Multivariate Distance Matrix Regression (MDMR)

Main MDMR Independence Test Module

class mgcpy.independence_tests.mdmr.MDMR(compute_distance_matrix=None)[source]
Parameters

compute_distance_matrix (FunctionType or callable()) -- a function to compute the pairwise distance matrix, given a data matrix

Methods

get_name(self)

return

the name of the independence test

ind_p_value(self, matrix_X, matrix_Y[, ...])

Individual predictor variable p-values calculation

p_value(self, matrix_X, matrix_Y[, ...])

Tests independence between two datasets using MGC and permutation test.

p_value_block(self, matrix_X, matrix_Y[, ...])

Tests independence between two datasets using block permutation test.

test_statistic(self, matrix_X, matrix_Y[, ...])

Computes MDMR Pseudo-F statistic between two datasets.

get_name(self)[source]
Returns

the name of the independence test

Return type

string

test_statistic(self, matrix_X, matrix_Y, permutations=0, individual=0, disttype='cityblock')[source]

Computes MDMR Pseudo-F statistic between two datasets.

  • It first takes the distance matrix of Y (by )

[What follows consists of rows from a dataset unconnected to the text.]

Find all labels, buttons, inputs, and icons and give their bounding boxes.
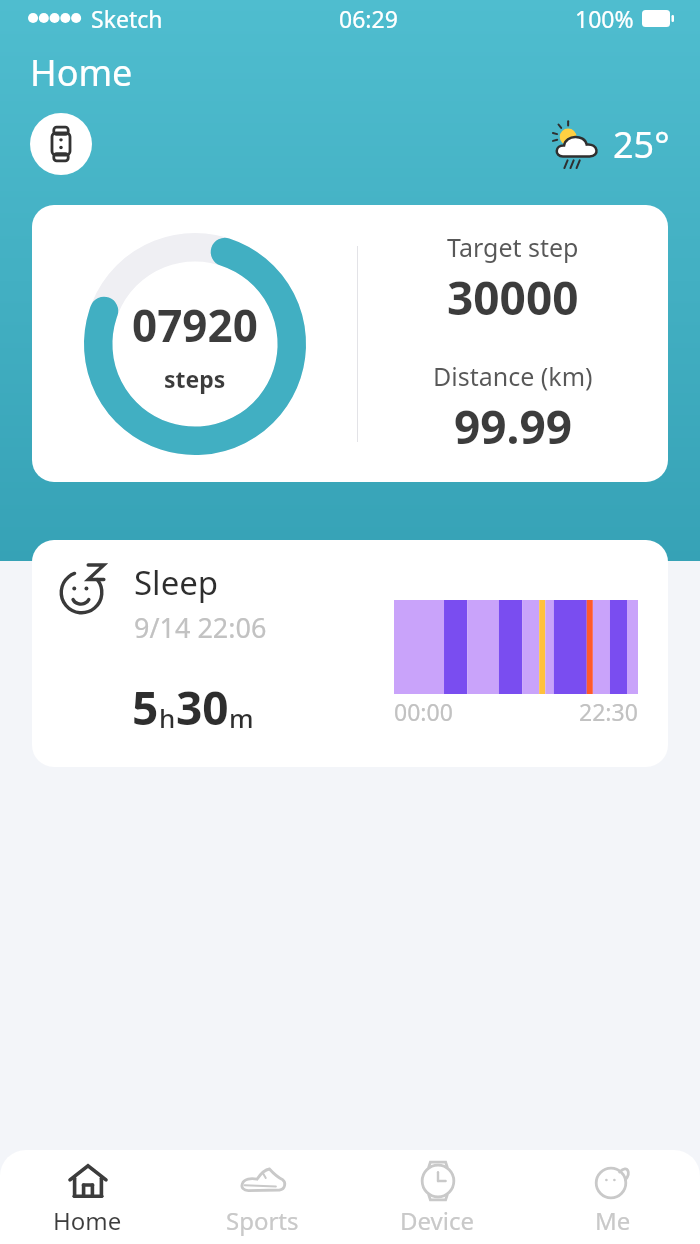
staticText: 22:30 (579, 696, 638, 727)
staticText: Sketch (91, 3, 163, 34)
staticText: 99.99 (454, 395, 573, 458)
staticText: 25° (613, 120, 670, 169)
staticText: 100% (575, 3, 634, 34)
staticText: Sleep (134, 560, 219, 605)
staticText: 30000 (447, 266, 579, 329)
button[interactable]: Me (525, 1150, 700, 1244)
staticText: Device (400, 1204, 475, 1237)
staticText: Me (595, 1204, 631, 1237)
staticText: Target step (447, 230, 579, 264)
button[interactable]: Home (0, 1150, 175, 1244)
button[interactable]: Weather, 25 degrees (549, 120, 670, 169)
button[interactable]: Sleep (32, 540, 668, 767)
staticText: m (229, 700, 254, 735)
staticText: Home (53, 1204, 122, 1237)
staticText: steps (164, 363, 226, 394)
button[interactable]: 07920 (32, 205, 668, 482)
staticText: 07920 (132, 295, 258, 355)
staticText: 9/14 22:06 (134, 609, 267, 646)
button[interactable]: Device (350, 1150, 525, 1244)
staticText: Distance (km) (433, 359, 593, 393)
staticText: h (159, 700, 176, 735)
staticText: Sports (226, 1204, 299, 1237)
button[interactable]: Sports (175, 1150, 350, 1244)
staticText: 06:29 (339, 3, 398, 34)
staticText: 00:00 (394, 696, 453, 727)
staticText: 5 (132, 676, 159, 739)
button[interactable]: My band device (30, 113, 92, 175)
staticText: 30 (176, 676, 229, 739)
staticText: Home (30, 48, 133, 97)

  • Next it regresses X into a portion due to Y and a portion due to residual

  • The p-value is for the null hypothesis that the variable of X is not correlated with Y's distance matrix

Parameters
  • data_matrix_X (2D numpy.array) --

    (optional, default picked from class attr) is interpreted as:

    • a [n*d] data matrix, a matrix with n samples in d dimensions

  • data_matrix_Y (2D numpy.array) --

    (optional, default picked from class attr) is interpreted as:

    • a [n*d] data matrix, a matrix with n samples in d dimensions

  • 'individual' -- -integer, 0 or 1 with value 0 tests the entire X matrix (default) with value 1 tests the entire X matrix and then each predictor variable individually

Returns

with individual = 0, returns 1 values, with individual = 1 returns 2 values, containing:

-the test statistic of the entire X matrix -for individual = 1, an array with the variable of X in the first column,

the test statistic in the second, and the permutation p-value in the third (which here will always be 1)

Return type

list

p_value(self, matrix_X, matrix_Y, replication_factor=1000)[source]

Tests independence between two datasets using MGC and permutation test.

Parameters
  • matrix_X (2D numpy.array) --

    is interpreted as:

    • a [n*d] data matrix, a matrix with n samples in d dimensions

  • matrix_Y (2D numpy.array) --

    is interpreted as:

    • a [n*d] data matrix, a matrix with n samples in d dimensions

  • replication_factor (integer) -- specifies the number of replications to use for the permutation test. Defaults to 1000.

Returns

returns a list of two items,that contains:

  • p_value

    P-value of MGC

  • p_value_metadata

Return type

list

ind_p_value(self, matrix_X, matrix_Y, permutations=1000, individual=1, disttype='cityblock')[source]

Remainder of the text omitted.